Het normenkader indicatieproces beschrijft de kwaliteitseisen waaraan elke indicatiestelling moet voldoen. Het geeft daarmee richting en duidelijkheid: wat mag een cliënt, collega of zorgverzekeraar van een indicatie verwachten? De normen staan niet los van elkaar; ze zijn onderling verbonden en versterken elkaar. Samen vormen ze de beroepsstandaard die verpleegkundigen ondersteunt bij het vaststellen van passende, doelgerichte en kwalitatief hoogwaardige zorg.
De eerste norm benadrukt jouw professionele verantwoordelijkheid en autonomie als hbo-verpleegkundige. Je gebruikt je kennis, ethisch besef en klinische vaardigheden om zorgvuldig te beoordelen welke zorg iemand nodig heeft. Deze autonomie vraagt om een stevig fundament: je combineert evidence-based kennis met je professionele oordeel, en je bent in staat om daarover verantwoording af te leggen.
Indiceren is geen trucje dat je één keer leert, maar een complex proces dat voortdurende scholing en ontwikkeling vraagt. Als beroepsgroep hebben verpleegkundigen een gezamenlijke verantwoordelijkheid om de kwaliteit van indicaties te blijven verbeteren. Door actief te investeren in scholing indiceren en samen te leren, groeit niet alleen jouw eigen vakmanschap, maar ook het vertrouwen in de beroepsgroep als geheel.

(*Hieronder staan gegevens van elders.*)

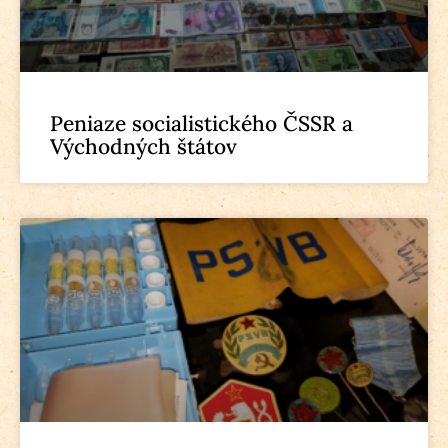
Peniaze socialistického ČSSR a
Východných štátov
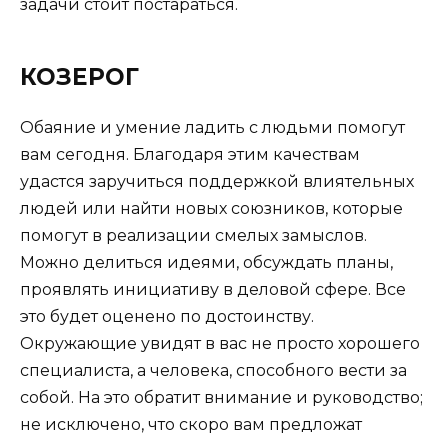
задачи стоит постараться.
КОЗЕРОГ
Обаяние и умение ладить с людьми помогут
вам сегодня. Благодаря этим качествам
удастся заручиться поддержкой влиятельных
людей или найти новых союзников, которые
помогут в реализации смелых замыслов.
Можно делиться идеями, обсуждать планы,
проявлять инициативу в деловой сфере. Все
это будет оценено по достоинству.
Окружающие увидят в вас не просто хорошего
специалиста, а человека, способного вести за
собой. На это обратит внимание и руководство;
не исключено, что скоро вам предложат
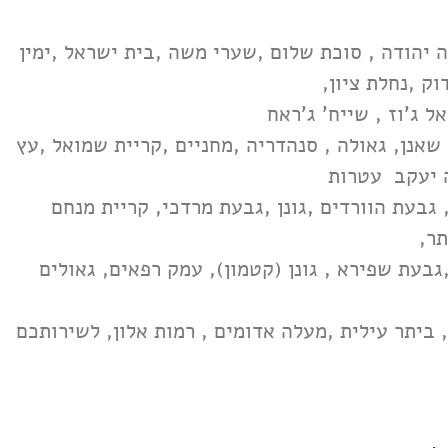
יהודה , סוכת שלום ,שערי משה ,בית ישראל ,ימין
וק ,נחלת ציון,
 ג'וז , שייח' ג'ראח
 שאנן, גאולה , סנהדריה ,מחניים ,קריית שמואל ,עץ
וה יעקב עטרות
גבעת הוורדים ,גונן ,גבעת מרדכי, קריית מנחם
תר,
גבעת שפירא , גונן (קטמון), עמק רפאים, גאולים
 ביתר עילית ,מעלה אדומים , רמות אלון, לשירותכם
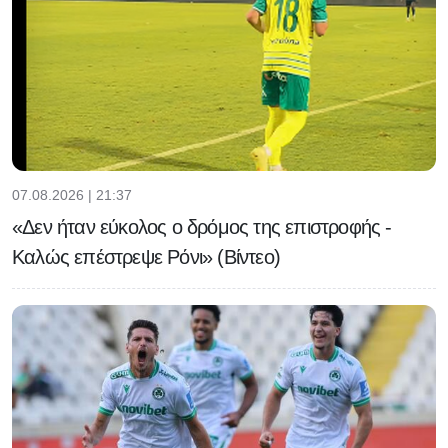
07.08.2026 | 21:37
«Δεν ήταν εύκολος ο δρόμος της επιστροφής -
Καλώς επέστρεψε Ρόνι» (Βίντεο)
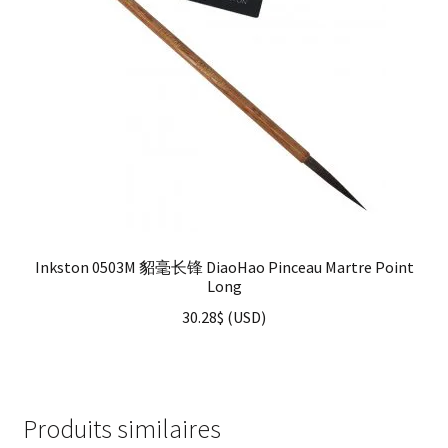
Inkston 0503M 貂毫长锋 DiaoHao Pinceau Martre Point
Long
30.28
$
(
USD
)
Produits similaires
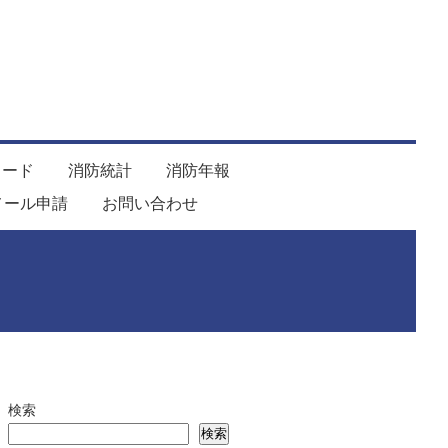
ロード
消防統計
消防年報
メール申請
お問い合わせ
検索
検索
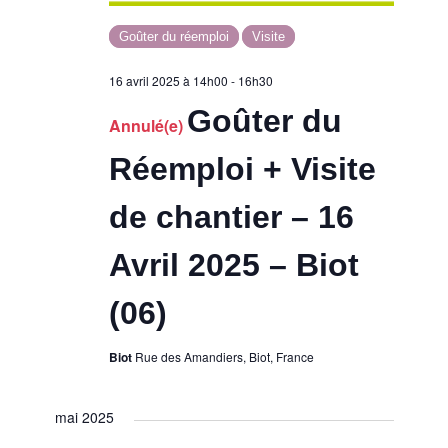
Goûter du réemploi
Visite
16 avril 2025 à 14h00
-
16h30
Goûter du
Annulé(e)
Réemploi + Visite
de chantier – 16
Avril 2025 – Biot
(06)
Biot
Rue des Amandiers, Biot, France
mai 2025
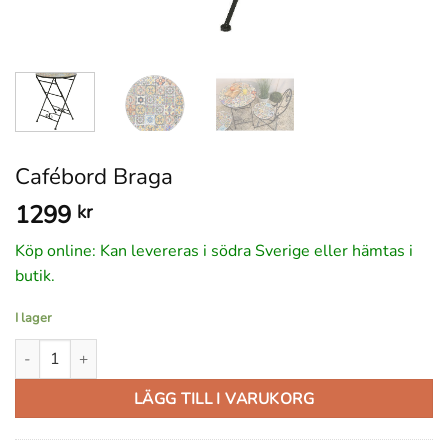
Cafébord Braga
1299
kr
Köp online: Kan levereras i södra Sverige eller hämtas i
butik.
I lager
Cafébord Braga mängd
LÄGG TILL I VARUKORG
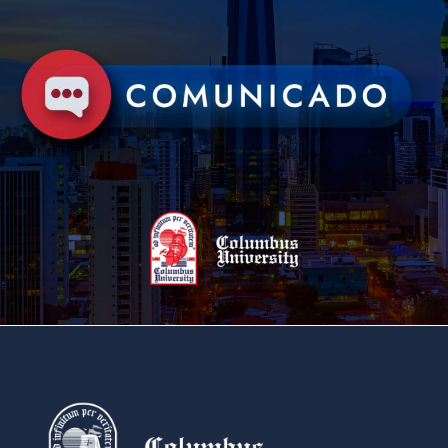
6 DE JUNIO DE 2016
BY
CUADMIN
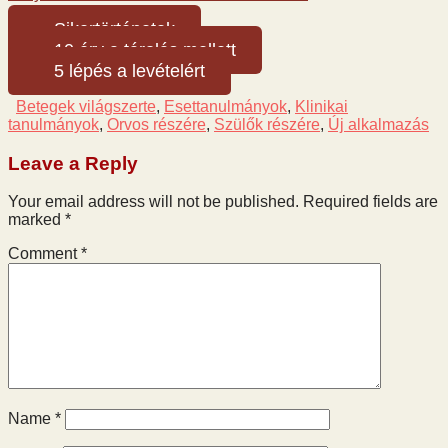
Sikertörténetek
10 érv a tárolás mellett
5 lépés a levételért
Betegek világszerte
,
Esettanulmányok
,
Klinikai
tanulmányok
,
Orvos részére
,
Szülők részére
,
Új alkalmazás
Leave a Reply
Your email address will not be published.
Required fields are
marked
*
Comment
*
Name
*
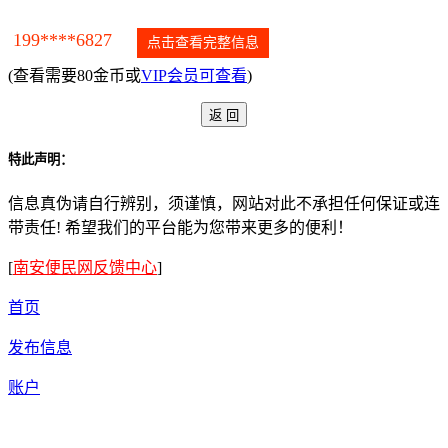
199****6827
点击查看完整信息
(查看需要80金币或
VIP会员可查看
)
特此声明：
信息真伪请自行辨别，须谨慎，网站对此不承担任何保证或连
带责任! 希望我们的平台能为您带来更多的便利！
[
南安便民网反馈中心
]
首页
发布信息
账户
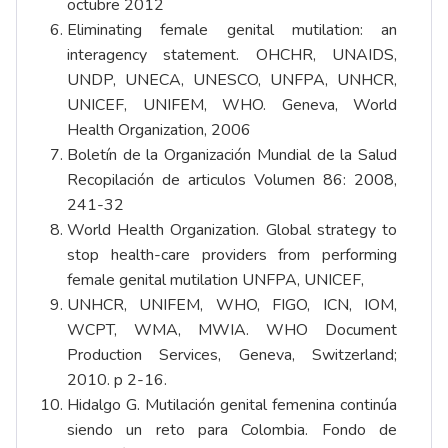
octubre 2012
Eliminating female genital mutilation: an
interagency statement. OHCHR, UNAIDS,
UNDP, UNECA, UNESCO, UNFPA, UNHCR,
UNICEF, UNIFEM, WHO. Geneva, World
Health Organization, 2006
Boletín de la Organización Mundial de la Salud
Recopilación de articulos
Volumen 86: 2008,
241-32
World Health Organization. Global strategy to
stop health-care providers from performing
female genital mutilation UNFPA, UNICEF,
UNHCR, UNIFEM, WHO, FIGO, ICN, IOM,
WCPT, WMA, MWIA. WHO Document
Production Services, Geneva, Switzerland;
2010. p 2-16.
Hidalgo G. Mutilación genital femenina continúa
siendo un reto para Colombia. Fondo de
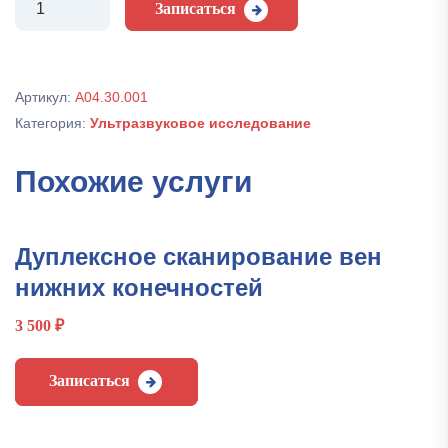
Записаться
Ультразвуковое
исследование
плода
Артикул:
А04.30.001
Категория:
Ультразвуковое исследование
Похожие услуги
Дуплексное сканирование вен
нижних конечностей
3 500
₽
Записаться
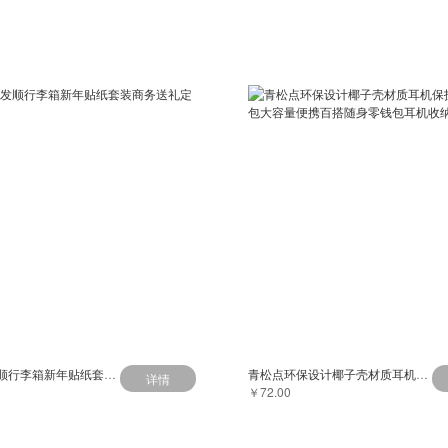
清朴堂喜发顺行李箱新年贴纸套装商务送礼定制
青松点环保设计椰子壳材质耳机保护套小巧小包大容量便携百搭随身零钱包耳机收纳包
详情
￥72.00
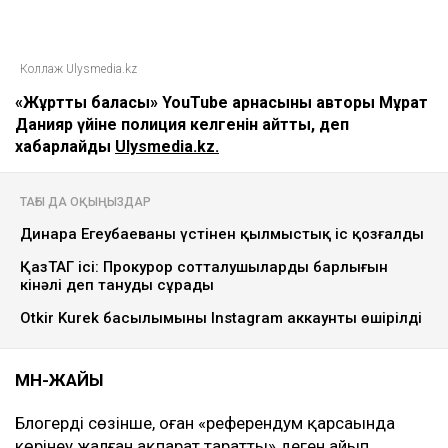
Коллаж Ulysmedia.kz
«Жұрттың баласы» YouTube арнасының авторы Мұрат
Данияр үйіне полиция келгенін айтты, деп
хабарлайды
Ulysmedia.kz.
ТАҒЫ ДА ОҚЫҢЫЗДАР
Динара Егеубаеваның үстінен қылмыстық іс қозғалды
ҚазТАГ ісі: Прокурор сотталушылардың барлығын
кінәлі деп тануды сұрады
Otkir Kurek басылымының Instagram аккаунты өшірілді
МӘН-ЖАЙЫ
Блогердің сөзінше, оған «референдум қарсаңында
көрінеу жалған ақпарат таратты» деген айып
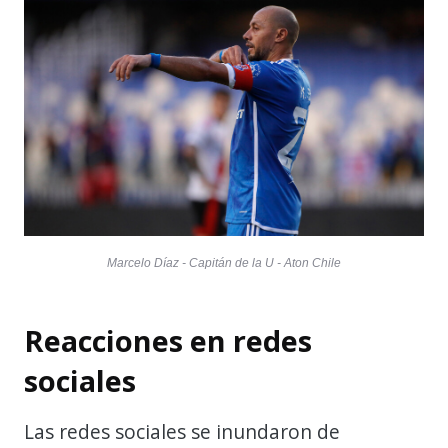
Marcelo Díaz - Capitán de la U - Aton Chile
Reacciones en redes
sociales
Las redes sociales se inundaron de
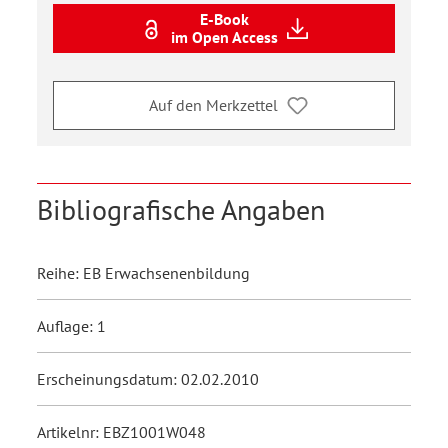
E-Book
im Open Access
Auf den Merkzettel
Bibliografische Angaben
Reihe: EB Erwachsenenbildung
Auflage: 1
Erscheinungsdatum: 02.02.2010
Artikelnr: EBZ1001W048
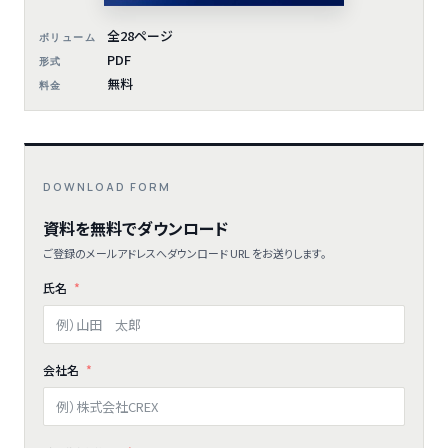
全28ページ
ボリューム
PDF
形式
無料
料金
DOWNLOAD FORM
資料を無料でダウンロード
ご登録のメールアドレスへダウンロード URL をお送りします。
氏名
会社名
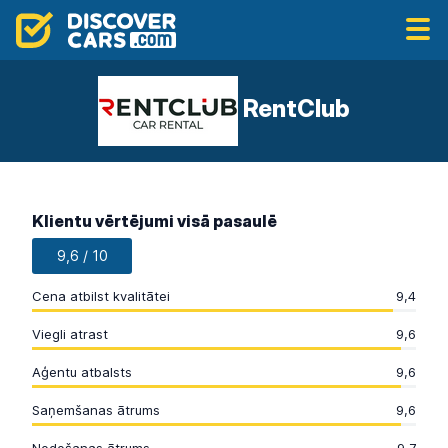
RentClub
Klientu vērtējumi visā pasaulē
9,6 / 10
Cena atbilst kvalitātei
9,4
Viegli atrast
9,6
Aģentu atbalsts
9,6
Saņemšanas ātrums
9,6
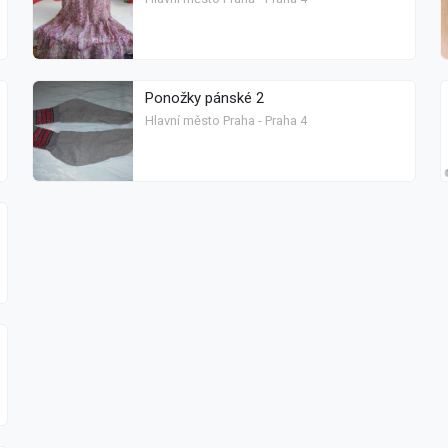
Ponožky pánské 2
Hlavní město Praha - Praha 4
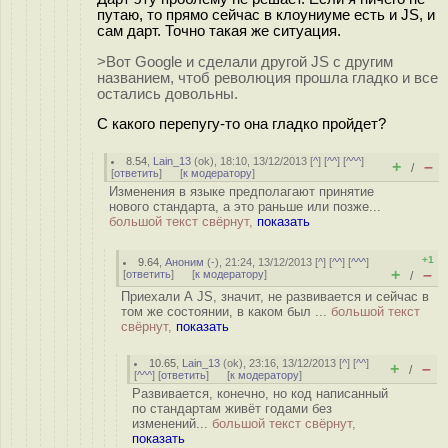
путаю, то прямо сейчас в клоуниуме есть и JS, и
сам дарт. Точно такая же ситуация.
>Вот Google и сделали другой JS с другим
названием, чтоб революция прошла гладко и все
остались довольны.
С какого перепугу-то она гладко пройдет?
8.54
,
Lain_13
(
ok
), 18:10, 13/12/2013 [
^
] [
^^
] [
^^^
]
+
–
/
[
ответить
]
[
к модератору
]
Изменения в языке предполагают принятие
нового стандарта, а это раньше или позже...
большой текст свёрнут,
показать
+1
9.64
,
Аноним
(
-
), 21:24, 13/12/2013 [
^
] [
^^
] [
^^^
]
+
–
[
ответить
]
[
к модератору
]
/
Приехали А JS, значит, не развивается и сейчас в
том же состоянии, в каком был ...
большой текст
свёрнут,
показать
10.65
,
Lain_13
(
ok
), 23:16, 13/12/2013 [
^
] [
^^
]
+
–
/
[
^^^
] [
ответить
]
[
к модератору
]
Развивается, конечно, но код написанный
по стандартам живёт годами без
изменений...
большой текст свёрнут,
показать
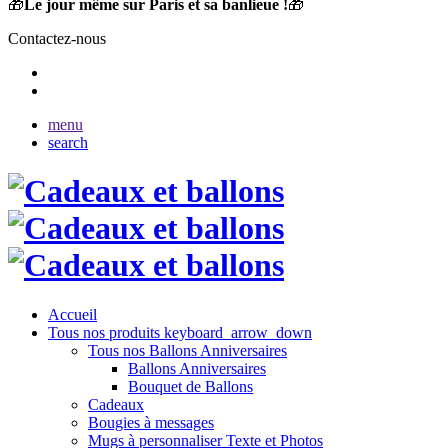
🎁
Le jour même sur Paris et sa banlieue !
🎁
Contactez-nous
menu
search
Accueil
Tous nos produits
keyboard_arrow_down
Tous nos Ballons Anniversaires
Ballons Anniversaires
Bouquet de Ballons
Cadeaux
Bougies à messages
Mugs à personnaliser Texte et Photos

Bij indiceren draait het niet alleen om het toewijzen van uren of handelingen, maar vooral om het doel van zorg. Je werkt resultaatgericht, met oog voor eigen regie en zelfredzaamheid van de cliënt. Dat vraagt kennis van concepten als reablement en positieve gezondheid, maar ook vaardigheden in motiverende gespreksvoering en samenwerking binnen de wijk. Als gezondheidsbevorderaar draag je actief bij aan het versterken van de cliënt in plaats van enkel het oplossen van problemen.
Een goede indicatie komt tot stand via een gestructureerd en transparant proces. Het verpleegkundig proces – van anamnese en diagnose tot interventies en evaluatie – vormt hierbij de leidraad. Door methodisch te werken, kun je samen met de cliënt onderbouwde keuzes maken en zorg vaststellen die in verhouding staat tot de gewenste resultaten. Zo maak je het proces navolgbaar én toetsbaar.
Tot slot is zorgvuldige verslaglegging onmisbaar. Elke stap in het verpleegkundig proces moet worden vastgelegd om continuïteit, overdraagbaarheid en kwaliteit van zorg te waarborgen. Het zorgplan fungeert daarbij als het centrale werkinstrument voor verpleegkundigen en verzorgenden. De keuze voor een specifieke classificatie – zoals NANDA-I, NIC, NOC, Omaha System, of ICF – is minder bepalend dan de manier waarop je de informatie volledig en correct ordent en vastlegt.